The case study also includes the development of a dashboard representing data from various instruments to complement the quality control process through automatic outlier detection. This development within the green blockchain is in excellent alignment with the FAIR approach undertaken by ICOS for several years now (H2020 project ENVRI-FAIR). The blockchain developed in this way will serve as an immutable registry of GHG measurements and will enable the tracing of different data flows throughout their lifecycle, from raw measurement to the final product, while allowing free access to the data through user-friendly and informative tools.
*ICOS ERIC, the legal entity, was created in 2015. ICOS now has the ESFRI landmark label, and the French component of ICOS is a TGIR/IR.

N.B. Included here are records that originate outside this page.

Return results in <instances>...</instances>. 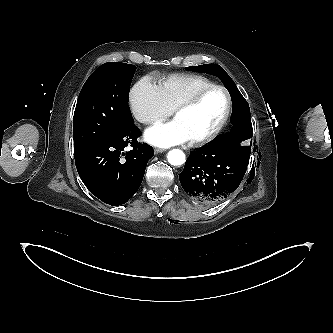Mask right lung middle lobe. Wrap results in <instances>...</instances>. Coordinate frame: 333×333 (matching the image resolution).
Here are the masks:
<instances>
[{"label": "right lung middle lobe", "mask_w": 333, "mask_h": 333, "mask_svg": "<svg viewBox=\"0 0 333 333\" xmlns=\"http://www.w3.org/2000/svg\"><path fill=\"white\" fill-rule=\"evenodd\" d=\"M135 69L131 64L108 62L89 76L74 112V155L120 134L134 123L128 95Z\"/></svg>", "instance_id": "right-lung-middle-lobe-1"}]
</instances>
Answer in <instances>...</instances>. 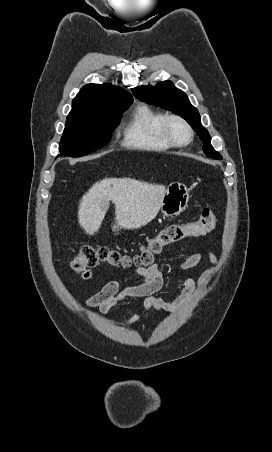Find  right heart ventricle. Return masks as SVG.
Instances as JSON below:
<instances>
[{"mask_svg":"<svg viewBox=\"0 0 272 452\" xmlns=\"http://www.w3.org/2000/svg\"><path fill=\"white\" fill-rule=\"evenodd\" d=\"M166 114L148 105L137 107L122 131L127 148L141 151H166L173 146L166 140L162 126Z\"/></svg>","mask_w":272,"mask_h":452,"instance_id":"e07e8e85","label":"right heart ventricle"}]
</instances>
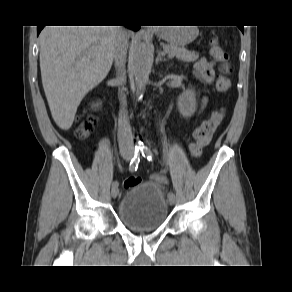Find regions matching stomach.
Masks as SVG:
<instances>
[{"label":"stomach","instance_id":"0dacf381","mask_svg":"<svg viewBox=\"0 0 292 292\" xmlns=\"http://www.w3.org/2000/svg\"><path fill=\"white\" fill-rule=\"evenodd\" d=\"M158 34L171 45L183 46L197 37L198 30L195 27H166Z\"/></svg>","mask_w":292,"mask_h":292}]
</instances>
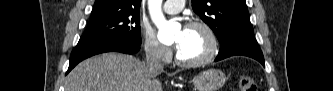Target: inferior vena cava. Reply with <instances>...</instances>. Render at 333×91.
Returning a JSON list of instances; mask_svg holds the SVG:
<instances>
[{
	"label": "inferior vena cava",
	"mask_w": 333,
	"mask_h": 91,
	"mask_svg": "<svg viewBox=\"0 0 333 91\" xmlns=\"http://www.w3.org/2000/svg\"><path fill=\"white\" fill-rule=\"evenodd\" d=\"M146 59V66L151 74L157 75L163 72V60L159 47L149 48Z\"/></svg>",
	"instance_id": "inferior-vena-cava-1"
}]
</instances>
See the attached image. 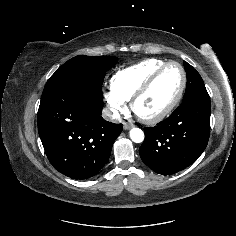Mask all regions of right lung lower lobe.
<instances>
[{
  "mask_svg": "<svg viewBox=\"0 0 236 236\" xmlns=\"http://www.w3.org/2000/svg\"><path fill=\"white\" fill-rule=\"evenodd\" d=\"M102 108L103 100L77 85L42 95L38 132L57 171L73 179H87L108 161L122 125L104 120Z\"/></svg>",
  "mask_w": 236,
  "mask_h": 236,
  "instance_id": "obj_1",
  "label": "right lung lower lobe"
}]
</instances>
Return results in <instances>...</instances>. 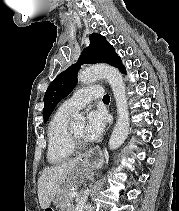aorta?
I'll return each mask as SVG.
<instances>
[{
  "instance_id": "obj_1",
  "label": "aorta",
  "mask_w": 179,
  "mask_h": 211,
  "mask_svg": "<svg viewBox=\"0 0 179 211\" xmlns=\"http://www.w3.org/2000/svg\"><path fill=\"white\" fill-rule=\"evenodd\" d=\"M100 79H106L113 91L116 101L118 118L109 140V148L111 150L119 148L126 140L129 133V112L126 96V86L121 73L114 67L105 64L95 65L83 69L78 74V81L83 84H90ZM75 121L84 122L81 115L75 116ZM90 190L87 189L78 200L75 211H83L87 202Z\"/></svg>"
}]
</instances>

The green blockchain provides a reliable and interoperable digital tool that aims to offer the following properties compared to current infrastructures:
Immutability and Verifiability: All collected data and associated processing, when recorded in a blockchain, are immutable and verifiable by everyone. This means that it is possible to create immutable and indisputable shared records. These properties of secure and transparent archiving will prevent any accidental data loss while facilitating their availability/publication. For example, this can be useful when publishing a study/report for the scientific community, the political world, or the public.
Timestamping and Traceability: Climate data, such as greenhouse gas-related data, is collected by sensors. For each sensor, it is natural to record raw measurements as time series data. Processing algorithms filter/cleanse these measurements, generating qualified data. By observing the raw measurements generated by a sensor, it is also possible to detect any malfunction, thus anticipating a calibration operation.
Blockchains inherently timestamp the data and the computational steps performed on the data. Calibrations (per sensor) are also timestamped operations recorded in the blockchain. This allows for tracking and tracing the entire history of a time series and revisiting relevant measurements/data qualifications/calibrations.
Scalability and Flexibility: Based on a technological framework built on blockchain principles, it is extremely easy to add actors to the system who could bring new sensors, data, algorithms, and calibration techniques. To add a new sensor, you would simply register it on the platform (e.g., via a mobile application) and connect it as an oracle to an existing smart contract for data registration/qualification. A monitoring smart contract could also be associated with the registered oracle. Such a smart contract could trigger an alert when measurements degrade, indicating that a calibration operation is needed. Other actors could also add new data processing algorithms or monitoring through new smart contracts, which would be immediately available within the community. This flexibility (connecting a new component to existing ones) and scalability (adding more advanced components) would facilitate the creation of a collaborative knowledge-sharing ecosystem.
Note: The link with AI: It is important to emphasize that in the long term, these distributed and reliable registries could form a solid foundation for AI algorithms. AI algorithms could enhance/optimize data qualification smart contracts, for example, but also predict and optimize sensor maintenance.